Could the lines from the top of the material to the line that contains "охлаждают в холодильнике и подают." be retyped exactly, both included and pictures omitted?
▽
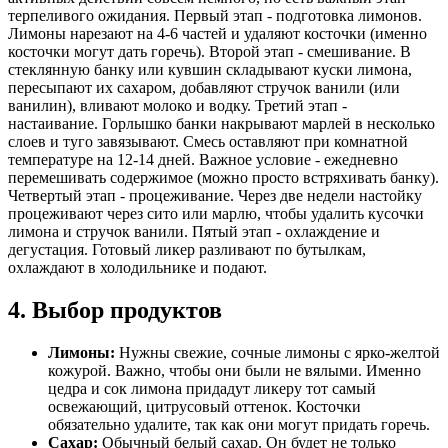
терпеливого ожидания. Первый этап - подготовка лимонов.
Лимоны нарезают на 4-6 частей и удаляют косточки (именно
косточки могут дать горечь). Второй этап - смешивание. В
стеклянную банку или кувшин складывают куски лимона,
пересыпают их сахаром, добавляют стручок ванили (или
ванилин), вливают молоко и водку. Третий этап -
настаивание. Горлышко банки накрывают марлей в несколько
слоев и туго завязывают. Смесь оставляют при комнатной
температуре на 12-14 дней. Важное условие - ежедневно
перемешивать содержимое (можно просто встряхивать банку).
Четвертый этап - процеживание. Через две недели настойку
процеживают через сито или марлю, чтобы удалить кусочки
лимона и стручок ванили. Пятый этап - охлаждение и
дегустация. Готовый ликер разливают по бутылкам,
охлаждают в холодильнике и подают.
4. Выбор продуктов
Лимоны:
Нужны свежие, сочные лимоны с ярко-желтой
кожурой. Важно, чтобы они были не вялыми. Именно
цедра и сок лимона придадут ликеру тот самый
освежающий, цитрусовый оттенок. Косточки
обязательно удалите, так как они могут придать горечь.
Сахар:
Обычный белый сахар. Он будет не только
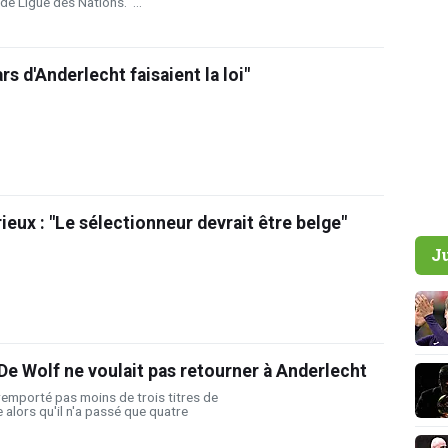
de Ligue des Nations. ...
ars d'Anderlecht faisaient la loi"
ieux : "Le sélectionneur devrait être belge"
J
De Wolf ne voulait pas retourner à Anderlecht
 remporté pas moins de trois titres de
alors qu'il n'a passé que quatre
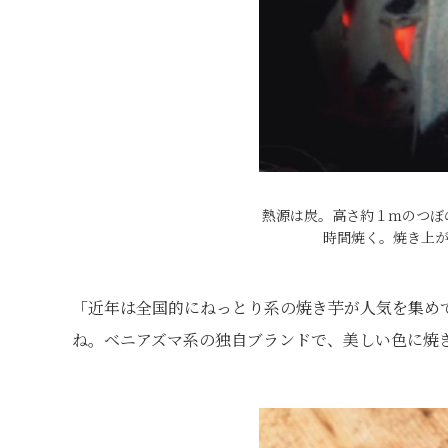
熱源は炭。高さ約１ｍのつぼ
時間焼く。焼き上がり
「近年は全国的にねっとり系の焼き芋が人気を集め
ね。ベニアズマ系の独自ブランドで、美しい色に焼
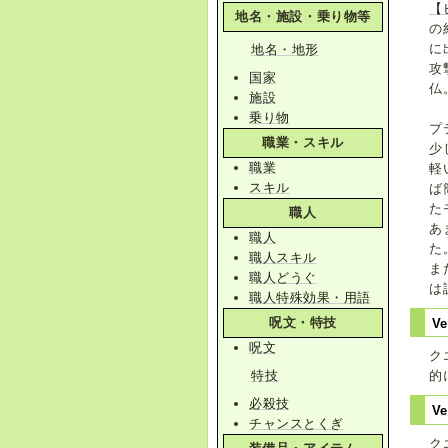
【
地名・施設・乗り物等
の
に
地名・地形
攻
国家
仏
施設
乗り物
プ
職業・スキル
少
職業
軽
スキル
ば
た
職人
あ
職人
た
職人スキル
ま
職人どうぐ
は
職人特殊効果・用語
呪文・特技
Ve
呪文
ク
特技
的
必殺技
Ve
チャンスとくぎ
ク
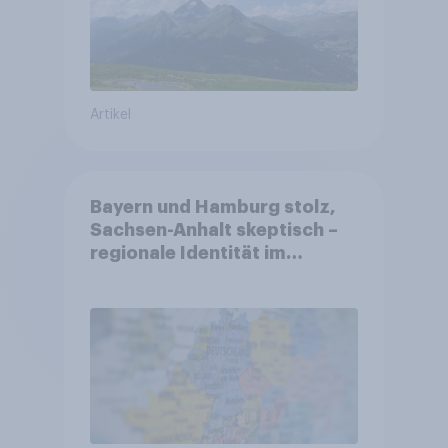
Artikel
Bayern und Hamburg stolz,
Sachsen-Anhalt skeptisch –
regionale Identität im
Vergleich +++ Verbundenheit
mit Europa im Osten am
geringsten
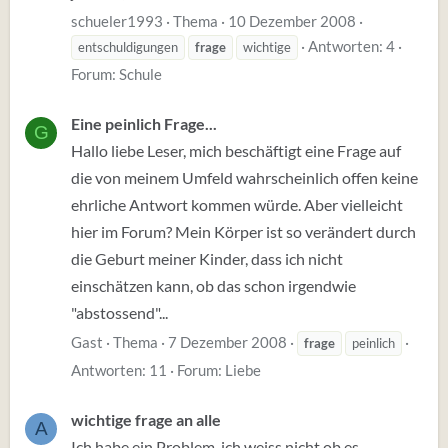
schueler1993
Thema
10 Dezember 2008
Antworten: 4
entschuldigungen
frage
wichtige
Forum:
Schule
Eine peinlich Frage...
G
Hallo liebe Leser, mich beschäftigt eine Frage auf
die von meinem Umfeld wahrscheinlich offen keine
ehrliche Antwort kommen würde. Aber vielleicht
hier im Forum? Mein Körper ist so verändert durch
die Geburt meiner Kinder, dass ich nicht
einschätzen kann, ob das schon irgendwie
"abstossend"...
Gast
Thema
7 Dezember 2008
frage
peinlich
Antworten: 11
Forum:
Liebe
wichtige frage an alle
A
Ich habe ein Problem, ich weiss nicht ob es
△
Response to the exercise:
терпеливого ожидания. Первый этап - подготовка лимонов.
Лимоны нарезают на 4-6 частей и удаляют косточки (именно
косточки могут дать горечь). Второй этап - смешивание. В
стеклянную банку или кувшин складывают куски лимона,
пересыпают их сахаром, добавляют стручок ванили (или
ванилин), вливают молоко и водку. Третий этап -
настаивание. Горлышко банки накрывают марлей в несколько
слоев и туго завязывают. Смесь оставляют при комнатной
температуре на 12-14 дней. Важное условие - ежедневно
перемешивать содержимое (можно просто встряхивать банку).
Четвертый этап - процеживание. Через две недели настойку
процеживают через сито или марлю, чтобы удалить кусочки
лимона и стручок ванили. Пятый этап - охлаждение и
дегустация. Готовый ликер разливают по бутылкам,
охлаждают в холодильнике и подают.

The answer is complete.